George Orwell anatomized this technique in 1984. Joseph Stalin pioneered it “on the ground” in the Soviet Union. It’s all part of what Anthony Trollope wrote in his great, dark novel The Way We Live Now.
Lee Rigby is hacked to death by Muslim fanatics. That’s an instance of what former Home Secretary Jacqui Smith insisted we call “anti-Islamic activity.” Pamela Geller and Robert Spencer say and write things the timid, politically correct bureaucrats who run Britain don’t like, and they’re declared pariahs.
Thursday, June 27, 2013
Fourth Circuit Court of Appeals Reinstates Caveman Blogger's First Amendment Challenge
The decision reverses a previous ruling by a federal district judge that had dismissed Cooksey’s case, reasoning that advice is not protected speech and hence Cooksey had suffered no injury to his First Amendment rights.The dude dispenses "paleo-style" dietary advice on his blog.

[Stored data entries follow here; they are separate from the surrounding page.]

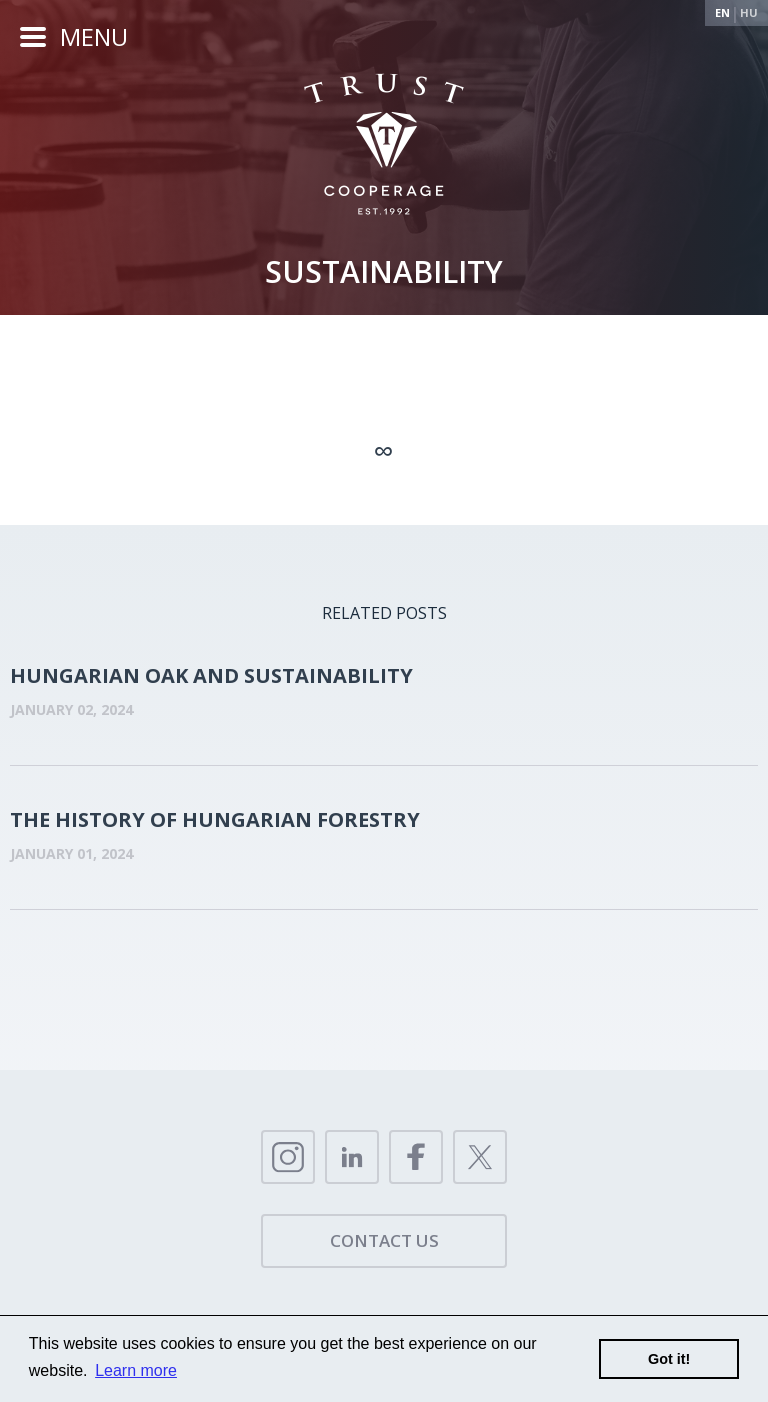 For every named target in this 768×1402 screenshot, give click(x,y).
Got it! (669, 1359)
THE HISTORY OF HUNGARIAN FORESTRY (215, 819)
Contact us (384, 1240)
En (722, 12)
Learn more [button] (136, 1370)
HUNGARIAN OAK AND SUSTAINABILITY (211, 675)
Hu (749, 12) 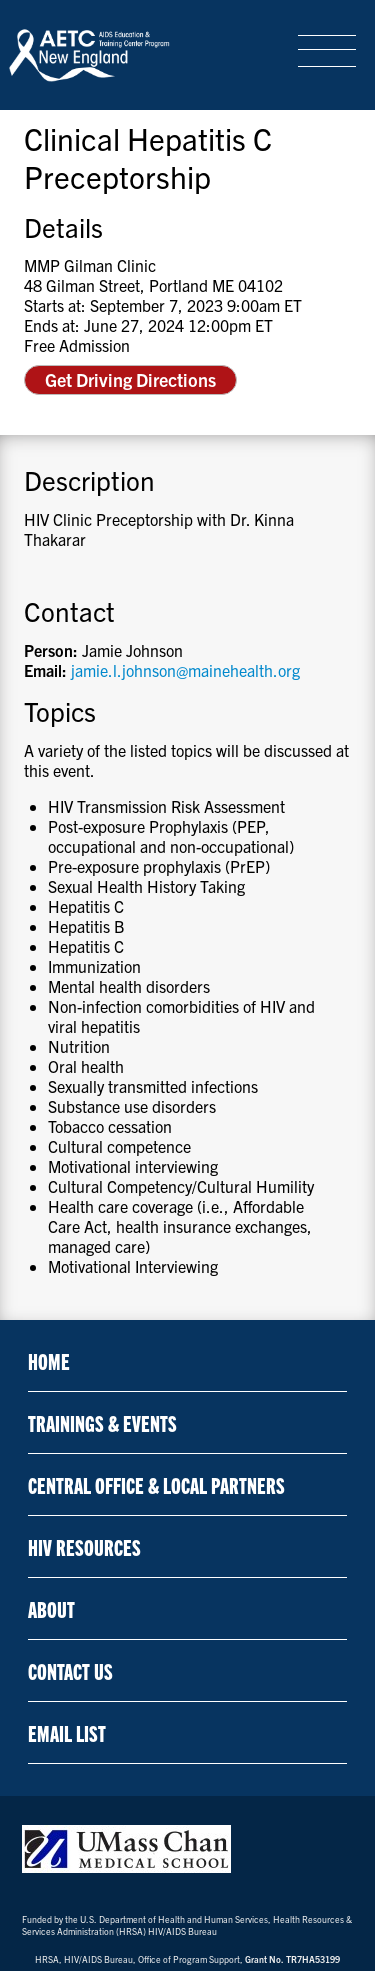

“This decision will help ensure that the courthouse doors remain open to speakers whose rights are threatened by overreaching government” said Institute for Justice Senior Attorney Jeff Rowes. “In America, citizens don’t have to wait until they are fined or thrown in jail before they are allowed to challenge government action that chills their speech.”
Amazing what's threatening to the permanent political class, via Instapundit.